An investigation into organic cotton fraud in India has revealed 20,000 metric tonnes of cotton were incorrectly certified as organic through a scam abusing the Indian government certification system.
Following up rumours about systematic fraud, surveillance audits were carried out by the Global Organic Textile Standards (GOTS) accreditation body IOAS, which detected fake Raw Cotton Transaction Certificates (TCs).
These transaction certificates had been created by fraudsters using templates with fake QR codes, which led to a cloned website of the APEDA (Agricultural and Processed Food Products Export Development Authority of the Indian Government) to pretend the TCs were authentic.

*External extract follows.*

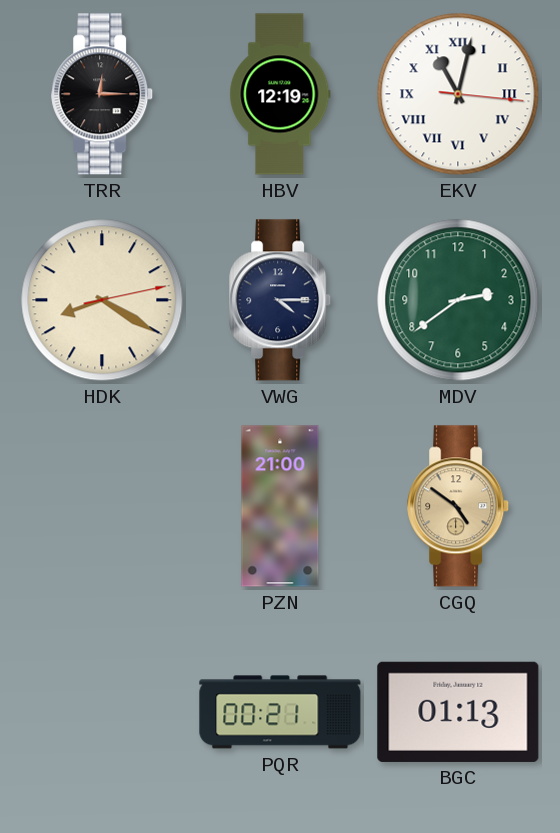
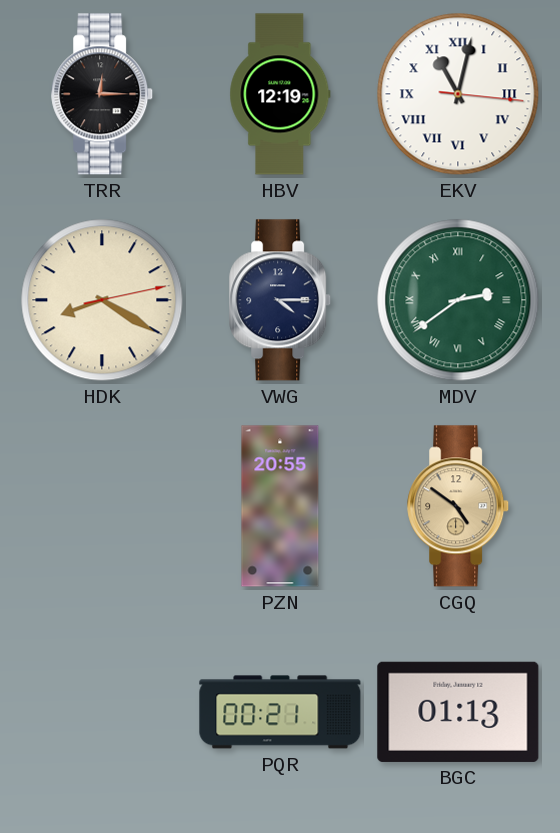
MDV numerals: Arabic -> Roman
PZN: 21:00 -> 20:55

GOTS accepts raw organic cotton if it is certified to any of the IFOAM Family of Standards. In India, the nodal agency to certify organic raw cotton for export is APEDA. Its system is similar to GOTS, where TCs are issued by certification bodies and carry information about certified produce (volume, transport details, buyer, seller, etc).
GOTS has now instructed its approved certification bodies to cancel all wrongly issued upstream transaction certificates in order to prevent affected goods being sold with GOTS labels.
A certification ban has been imposed on 11 companies, and the contract with one approved certification bodies was terminated. GOTS has submitted all facts to APEDA urging investigation, criminal prosecution and improvement. All GOTS certified organisations have been informed on the matter and are being provided guidance accordingly.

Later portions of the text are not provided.